Mon accompagnement en…

INTEGRATION DES REFLEXES ARCHAÏQUES

Les réflexes archaïques ? C’est quoi ?

Si vous êtes parents, vous en avez déjà entendu parler. Mais si ! Rappelez-vous ! A la naissance de votre enfant, quand le médecin l’a soulevé par les aisselles et qu’il s’est redressé et mis à marcher, un pied devant l’autre ! Ou quand, durant les premiers mois de sa vie, bébé vous agrippait fermement le doigt, ou les cheveux, ou tout autre chose mise dans sa paume.
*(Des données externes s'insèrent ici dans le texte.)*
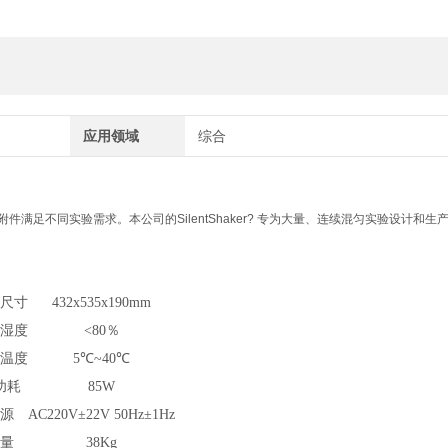
应用领域
综合
足不同实验需求。本公司的SilentShaker? 专为大量、连续混匀实验设计和生
形尺寸
432x535x190mm
对湿度
<80％
境温度
5℃~40℃
功耗
85W
电源
AC220V±22V 50Hz±1Hz
重量
38Kg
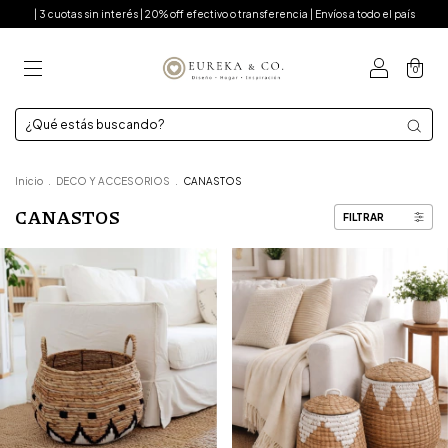
| 3 cuotas sin interés | 20% off efectivo o transferencia | Envíos a todo el país
0
Inicio
.
DECO Y ACCESORIOS
.
CANASTOS
CANASTOS
FILTRAR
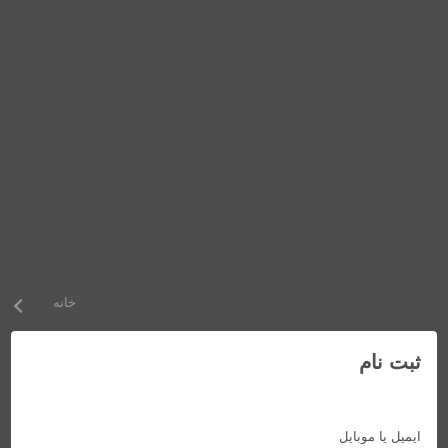
خانه
ثبت نام
ایمیل یا موبایل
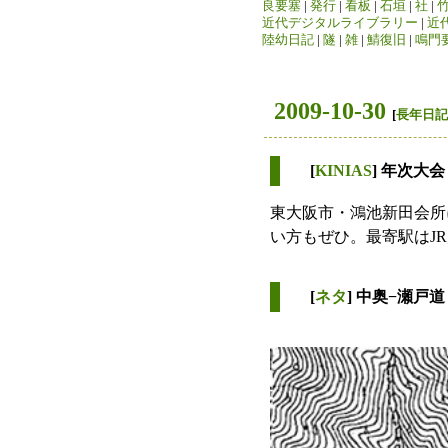
良要塞
|
発行
|
看板
|
石垣
|
社
|
近代デジタルライブラリー
|
近
陸幼日記
|
隧
|
雑
|
鯖復旧
|
鳴門
2009-10-30
[
長年日記
[
KINIAS
] 年次大会
東大阪市・鴻池新田会所
い方もぜひ。最寄駅はJ
[
ネタ
] 中奥−瀬戸道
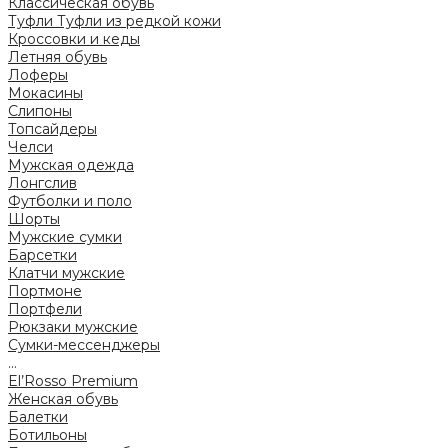
Классическая обувь
Туфли
Туфли из редкой кожи
Кроссовки и кеды
Летняя обувь
Лоферы
Мокасины
Слипоны
Топсайдеры
Челси
Мужская одежда
Лонгслив
Футболки и поло
Шорты
Мужские сумки
Барсетки
Клатчи мужские
Портмоне
Портфели
Рюкзаки мужские
Сумки-мессенджеры
...
El’Rosso Premium
Женская обувь
Балетки
Ботильоны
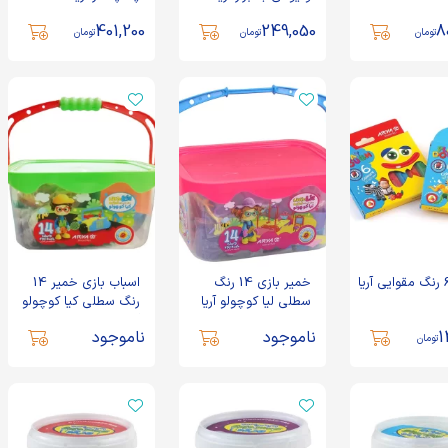
401,200
249,050
8
تومان
تومان
تومان
خمیر بازی 14 رنگ
اسباب بازی خمیر 14
سطلی لیا کوچولو آریا
رنگ سطلی کیا کوچولو
آریا
1
ناموجود
ناموجود
تومان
Hé bien, les réflexes de la marche et d’agrippement (ou grasping) sont des réflexes archaïques.

réflexe d'agrippement
A sa naissance, le nourrisson possède une dizaine de réflexes dits « archaïques », ou « primitifs ». A l’instar de tous les réflexes, les réflexes archaïques sont des mouvements automatiques et involontaires déclenchés par un stimulus. Mais à la différence d’autres types de réflexes (rotulien, pupillaires…), les réflexes archaïques ont la particularité de s’intégrer naturellement durant la première année de vie du bébé, laissant place à des mouvements volontaires ou des réflexes posturaux (ou de vie). Quand on dit qu’un réflexe « s’intègre », cela ne signifie pas qu’il a disparu, mais qu’il a disparu à l’observation. Il est en quelque sorte rangé dans un tiroir du cerveau. En cas de nécessité (stress, réel danger), les réflexes reprennent les commandes le temps d’assurer notre survie (physique et émotionnelle) (donc quelques secondes seulement). La phase d’intégration peut se prolonger jusqu’à trois ans pour certains réflexes. Mais à trois ans, tous les réflexes devraient être intégrés.

A quoi servent-ils ?

La plupart des réflexes archaïques apparaissent dès la vie fœtale. Leur présence à la naissance est le signe du bon développement du système nerveux.

Les réflexes archaïques et les réflexes de vie constituent la base du développement de tout être humain. Ils sont essentiels à la survie du bébé (naître, se nourrir, se protéger), mais aussi à son développement moteur. C’est à force de répéter les mouvements réflexes que le bébé va progressivement renforcer son tonus musculaire, apprendre à se mouvoir et coordonner ses mouvements, notamment à contrôler sa tête indépendamment du reste du corps, mais également qu’il va créer de nouvelles connexions neuronales.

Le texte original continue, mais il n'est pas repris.